Scott doesn’t care about tax payers. This is about taking away local control and bargaining power.
Teachers unions have a death grip on VT politics. While VT schools are good – outcomes are only average for the US – our state-wide spending per student is outrageous, one of the highest in the country. When are the dems of VT going to tackle this problem? Our roads are are a mess, social programs are suffering, homeowners are suffering, the business climate is horrible, the working population is shrinking and VT retirees cannot afford to stay in their homes. All this while teachers get raises every year, schools are overstaffed and the student numbers have been declining for years.

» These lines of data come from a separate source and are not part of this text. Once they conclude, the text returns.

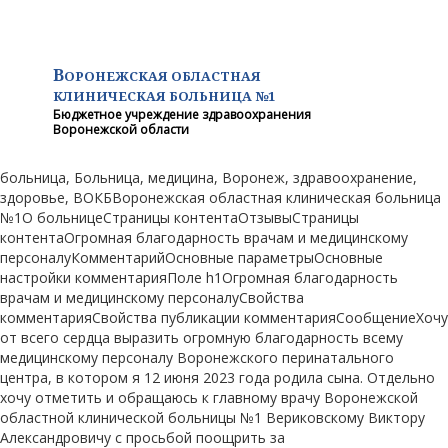
В
ОРОНЕЖСКАЯ ОБЛАСТНАЯ
КЛИНИЧЕСКАЯ
БОЛЬНИЦА №1
Бюджетное учреждение здравоохранения
Воронежской области
больница, Больница, медицина, Воронеж, здравоохранение,
здоровье, ВОКБВоронежская областная клиническая больница
№1О больницеСтраницы контентаОтзывыСтраницы
контентаОгромная благодарность врачам и медицинскому
персоналуКомментарийОсновные параметрыОсновные
настройки комментарияПоле h1Огромная благодарность
врачам и медицинскому персоналуСвойства
комментарияСвойства публикации комментарияСообщениеХочу
от всего сердца выразить огромную благодарность всему
медицинскому персоналу Воронежского перинатального
центра, в котором я 12 июня 2023 года родила сына. Отдельно
хочу отметить и обращаюсь к главному врачу Воронежской
областной клинической больницы №1 Вериковскому Виктору
Александровичу с просьбой поощрить за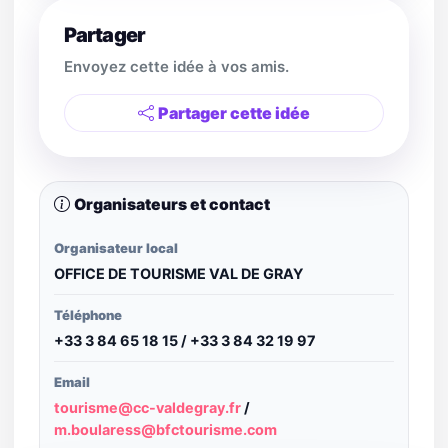
Partager
Envoyez cette idée à vos amis.
Partager cette idée
Organisateurs et contact
Organisateur local
OFFICE DE TOURISME VAL DE GRAY
Téléphone
+33 3 84 65 18 15 / +33 3 84 32 19 97
Email
tourisme@cc-valdegray.fr
/
m.boularess@bfctourisme.com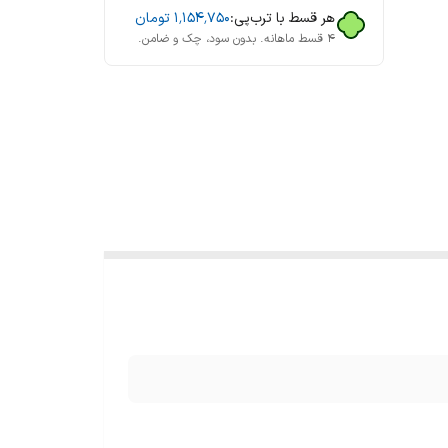
هر قسط با ترب‌پی:
۱٬۱۵۴٬۷۵۰
تومان
۴ قسط ماهانه. بدون سود، چک و ضامن.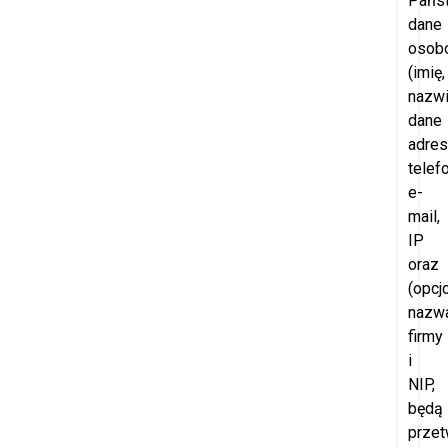
Pańs
dane
osob
(imię,
nazwi
dane
adre
telefo
e-
mail,
IP
oraz
(opcjo
nazw
firmy
i
NIP,
będą
przet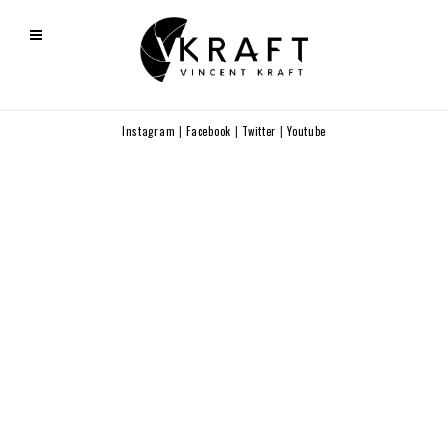
Instagram
|
Facebook
|
Twitter
|
Youtube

It should come as no surprise that when act 46 was promulgated, the teachers unions were not even mentioned, or impacted. It’s way past time for the State to take a long hard look at public service unions and their excessive political power. It is not good for the State, its budget or the long suffering taxpayers of Vermont.
“Take up the cause, Penelope. Get wages in Vermont increased across the board instead of trying to strip the wages of a few to make yourself feel better.”
First, this debate is about negotiating teachers’ healthcare benefits on a statewide basis. It is not about wages or how they are negotiated.
Second, no one is talking about “stripping” anybody’s wages. Penelope only mentioned not raising them further. Your talk of “stripping” teachers wages is a propaganda job.
Third, so your answer to the property tax crisis that’s hurting Vermont taxpayers, and to the uneven bargaining power between the statewide teachers union and the local school boards, is to say, “Don’t touch my Cadillac wages and benefits. Instead, ask your employer for a Cadillac for yourself!” Really? That’s you answer to this issue?
Fourth, if magically all Vermonters suddenly got a raise to match the teachers’ wages and benefits, the teachers union would instantly want another raise so they’d be better off again than the lowly taxpayers who support them. After all, all animals are equal but some are more equal than others.
Lastly, there is no rational case to be made against bargaining over healthcare benefits with the teachers union on a statewide basis in the tiny state of Vermont. Democratic Governor Dean and Democratic House Speaker Ralph Wright — himself a teacher — both supported a statewide teachers contract years ago. And the fact is that public school education is largely a statewide business now anyway. The only reason to keep the current system is so that the union can continue to overpower local school boards on a divide and conquer basis and get disproportionate wage and benefit increases, year after year, at taxpayer expense.